# Gold Coast



## timmmyy (Jul 13, 2013)

Hi. I've been thinking about moving to Australia for quite some time now and Gold Coast really caught my eye. Anyway since I really don't know much about Gold Coast or Australia for that matter I would really appreciate if anyone would be kind enough to answer my questions. I've been browsing the internet for a few hours but didn't find any relevant information. So here they are. 

1) How is the nightlife (dance clubs, lounges...) in Gold Coast? I'm 20 yo btw.

2) What is the humidity like? Is it really as humid as they say? Is it bearable? I'm from Europe where we have very low humidity.

3) Is there lots of bugs in Gold Coast? Mosquitoes, roaches, flies, spiders...?


Thanks for the help.


----------



## Aussieboy07 (Jan 4, 2013)

1. don't know I am to old haha but that is where our 17/18 yr old school leavers go to celebrate their final year. Check out "surfers paradise" for the nightlife
2 It is bearable much better than asia plus it has a winter
3 depends on where you live on the gold coast if you live inland of course there are going to be more bugs. if you live near the beach not so bad.


----------



## ozzy (Jun 8, 2013)

surfers paradise, gold coast is the main party area. of u want away from the main party areas there are some suburbs still on the gold coast just more residential rather than apartments. but yes end of every year this is where all the 17/18 yr olds go for 'schoolies'

cant remember what the humidity is like.but i know january is their wet season even tho its mid summer.
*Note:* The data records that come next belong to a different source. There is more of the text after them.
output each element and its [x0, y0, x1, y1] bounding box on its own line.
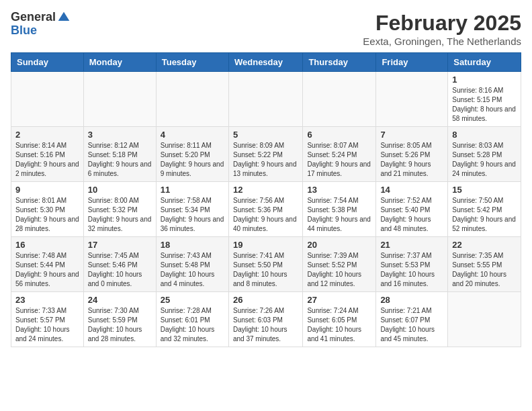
calendar-week-row: 2Sunrise: 8:14 AM Sunset: 5:16 PM Daylig…	[11, 127, 521, 182]
calendar-cell	[376, 72, 448, 127]
day-info: Sunrise: 7:54 AM Sunset: 5:38 PM Dayligh…	[307, 196, 371, 234]
day-number: 5	[233, 130, 298, 140]
day-info: Sunrise: 8:01 AM Sunset: 5:30 PM Dayligh…	[15, 196, 79, 234]
day-number: 9	[15, 185, 79, 195]
day-number: 8	[452, 130, 517, 140]
weekday-header-friday: Friday	[376, 53, 448, 72]
calendar-cell: 28Sunrise: 7:21 AM Sunset: 6:07 PM Dayli…	[376, 292, 448, 347]
day-info: Sunrise: 7:52 AM Sunset: 5:40 PM Dayligh…	[380, 196, 443, 234]
day-number: 17	[88, 240, 152, 250]
weekday-header-thursday: Thursday	[303, 53, 376, 72]
calendar-cell: 17Sunrise: 7:45 AM Sunset: 5:46 PM Dayli…	[83, 237, 156, 292]
calendar-week-row: 9Sunrise: 8:01 AM Sunset: 5:30 PM Daylig…	[11, 182, 521, 237]
weekday-header-monday: Monday	[83, 53, 156, 72]
calendar-week-row: 16Sunrise: 7:48 AM Sunset: 5:44 PM Dayli…	[11, 237, 521, 292]
day-info: Sunrise: 7:37 AM Sunset: 5:53 PM Dayligh…	[380, 251, 443, 289]
calendar-cell: 1Sunrise: 8:16 AM Sunset: 5:15 PM Daylig…	[448, 72, 521, 127]
day-number: 25	[161, 295, 224, 305]
day-number: 18	[161, 240, 224, 250]
logo-blue-text: Blue	[11, 24, 71, 38]
calendar-cell: 20Sunrise: 7:39 AM Sunset: 5:52 PM Dayli…	[303, 237, 376, 292]
calendar-table: SundayMondayTuesdayWednesdayThursdayFrid…	[11, 52, 521, 347]
weekday-header-saturday: Saturday	[448, 53, 521, 72]
day-info: Sunrise: 8:03 AM Sunset: 5:28 PM Dayligh…	[452, 141, 517, 179]
calendar-cell: 18Sunrise: 7:43 AM Sunset: 5:48 PM Dayli…	[156, 237, 228, 292]
day-info: Sunrise: 7:24 AM Sunset: 6:05 PM Dayligh…	[307, 306, 371, 344]
day-number: 3	[88, 130, 152, 140]
logo-general-text: General	[11, 11, 56, 24]
day-number: 23	[15, 295, 79, 305]
calendar-cell: 2Sunrise: 8:14 AM Sunset: 5:16 PM Daylig…	[11, 127, 84, 182]
day-info: Sunrise: 7:26 AM Sunset: 6:03 PM Dayligh…	[233, 306, 298, 344]
day-number: 1	[452, 75, 517, 85]
calendar-cell: 15Sunrise: 7:50 AM Sunset: 5:42 PM Dayli…	[448, 182, 521, 237]
day-number: 16	[15, 240, 79, 250]
day-number: 11	[161, 185, 224, 195]
calendar-cell: 23Sunrise: 7:33 AM Sunset: 5:57 PM Dayli…	[11, 292, 84, 347]
day-info: Sunrise: 8:11 AM Sunset: 5:20 PM Dayligh…	[161, 141, 224, 179]
day-info: Sunrise: 7:43 AM Sunset: 5:48 PM Dayligh…	[161, 251, 224, 289]
weekday-header-wednesday: Wednesday	[228, 53, 302, 72]
calendar-cell: 8Sunrise: 8:03 AM Sunset: 5:28 PM Daylig…	[448, 127, 521, 182]
calendar-cell: 10Sunrise: 8:00 AM Sunset: 5:32 PM Dayli…	[83, 182, 156, 237]
weekday-header-tuesday: Tuesday	[156, 53, 228, 72]
day-number: 19	[233, 240, 298, 250]
month-title: February 2025	[363, 11, 521, 36]
calendar-cell	[448, 292, 521, 347]
day-number: 4	[161, 130, 224, 140]
calendar-cell: 21Sunrise: 7:37 AM Sunset: 5:53 PM Dayli…	[376, 237, 448, 292]
day-info: Sunrise: 7:39 AM Sunset: 5:52 PM Dayligh…	[307, 251, 371, 289]
location-subtitle: Eexta, Groningen, The Netherlands	[363, 36, 521, 47]
calendar-cell: 22Sunrise: 7:35 AM Sunset: 5:55 PM Dayli…	[448, 237, 521, 292]
day-number: 20	[307, 240, 371, 250]
day-info: Sunrise: 7:45 AM Sunset: 5:46 PM Dayligh…	[88, 251, 152, 289]
day-info: Sunrise: 7:50 AM Sunset: 5:42 PM Dayligh…	[452, 196, 517, 234]
logo-icon	[57, 11, 71, 24]
day-info: Sunrise: 8:00 AM Sunset: 5:32 PM Dayligh…	[88, 196, 152, 234]
day-number: 24	[88, 295, 152, 305]
day-info: Sunrise: 7:30 AM Sunset: 5:59 PM Dayligh…	[88, 306, 152, 344]
day-info: Sunrise: 8:05 AM Sunset: 5:26 PM Dayligh…	[380, 141, 443, 179]
logo: General Blue	[11, 11, 71, 38]
calendar-cell	[83, 72, 156, 127]
day-info: Sunrise: 8:07 AM Sunset: 5:24 PM Dayligh…	[307, 141, 371, 179]
calendar-cell: 6Sunrise: 8:07 AM Sunset: 5:24 PM Daylig…	[303, 127, 376, 182]
calendar-cell: 16Sunrise: 7:48 AM Sunset: 5:44 PM Dayli…	[11, 237, 84, 292]
title-block: February 2025 Eexta, Groningen, The Neth…	[363, 11, 521, 47]
day-info: Sunrise: 7:48 AM Sunset: 5:44 PM Dayligh…	[15, 251, 79, 289]
calendar-week-row: 23Sunrise: 7:33 AM Sunset: 5:57 PM Dayli…	[11, 292, 521, 347]
calendar-cell: 25Sunrise: 7:28 AM Sunset: 6:01 PM Dayli…	[156, 292, 228, 347]
calendar-cell: 27Sunrise: 7:24 AM Sunset: 6:05 PM Dayli…	[303, 292, 376, 347]
calendar-cell: 12Sunrise: 7:56 AM Sunset: 5:36 PM Dayli…	[228, 182, 302, 237]
calendar-cell: 4Sunrise: 8:11 AM Sunset: 5:20 PM Daylig…	[156, 127, 228, 182]
calendar-cell	[303, 72, 376, 127]
calendar-cell: 19Sunrise: 7:41 AM Sunset: 5:50 PM Dayli…	[228, 237, 302, 292]
day-info: Sunrise: 7:28 AM Sunset: 6:01 PM Dayligh…	[161, 306, 224, 344]
day-info: Sunrise: 8:14 AM Sunset: 5:16 PM Dayligh…	[15, 141, 79, 179]
day-number: 14	[380, 185, 443, 195]
day-number: 10	[88, 185, 152, 195]
svg-marker-0	[58, 12, 70, 21]
calendar-cell: 3Sunrise: 8:12 AM Sunset: 5:18 PM Daylig…	[83, 127, 156, 182]
day-info: Sunrise: 7:21 AM Sunset: 6:07 PM Dayligh…	[380, 306, 443, 344]
day-info: Sunrise: 7:35 AM Sunset: 5:55 PM Dayligh…	[452, 251, 517, 289]
calendar-cell: 14Sunrise: 7:52 AM Sunset: 5:40 PM Dayli…	[376, 182, 448, 237]
day-info: Sunrise: 7:58 AM Sunset: 5:34 PM Dayligh…	[161, 196, 224, 234]
day-info: Sunrise: 8:12 AM Sunset: 5:18 PM Dayligh…	[88, 141, 152, 179]
calendar-cell: 24Sunrise: 7:30 AM Sunset: 5:59 PM Dayli…	[83, 292, 156, 347]
page-header: General Blue February 2025 Eexta, Gronin…	[11, 11, 521, 47]
day-number: 26	[233, 295, 298, 305]
calendar-cell: 7Sunrise: 8:05 AM Sunset: 5:26 PM Daylig…	[376, 127, 448, 182]
day-number: 6	[307, 130, 371, 140]
calendar-cell: 9Sunrise: 8:01 AM Sunset: 5:30 PM Daylig…	[11, 182, 84, 237]
day-info: Sunrise: 8:16 AM Sunset: 5:15 PM Dayligh…	[452, 86, 517, 124]
day-info: Sunrise: 7:33 AM Sunset: 5:57 PM Dayligh…	[15, 306, 79, 344]
day-number: 12	[233, 185, 298, 195]
day-number: 13	[307, 185, 371, 195]
day-info: Sunrise: 7:41 AM Sunset: 5:50 PM Dayligh…	[233, 251, 298, 289]
calendar-cell: 13Sunrise: 7:54 AM Sunset: 5:38 PM Dayli…	[303, 182, 376, 237]
calendar-cell	[156, 72, 228, 127]
calendar-cell	[228, 72, 302, 127]
day-number: 27	[307, 295, 371, 305]
calendar-cell	[11, 72, 84, 127]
you'll see cockroaches etc wherever u live


----------



## Rhianna Holmes (Aug 14, 2013)

Hi,
Defiantly if you are looking for the party scene, the Gold Coast offers some great night life! As for the humidity, it varies dramatically depending on the day, but yes we do get some very humid days! I have been to Germany and it will be more humid then you are used to  from my experience between the 2 places anyway! And as for the creepy crawlies, you're going to come across them pretty much anywhere you go, but obviously they are worse at different times of the year. Flies are a lot more annoying and present in summer! And if you live near the water, fresh water that is, like rivers near your home, then Mossies are more likely to be present because they breed in water! Hope this helps!


----------



## megancpc (Aug 11, 2013)

I lived on the Gold Coast in my 20's. Great location! Yes, a great party location and also an easy commute to Brisbane which also a great place to party. Good job opportunities, reasonable cost of living. Good luck and have fun, this is a great spot to be!


----------



## Paul77 (Sep 16, 2013)

Gold Coast isn't bad mate I live there night life is great and weather is even better


----------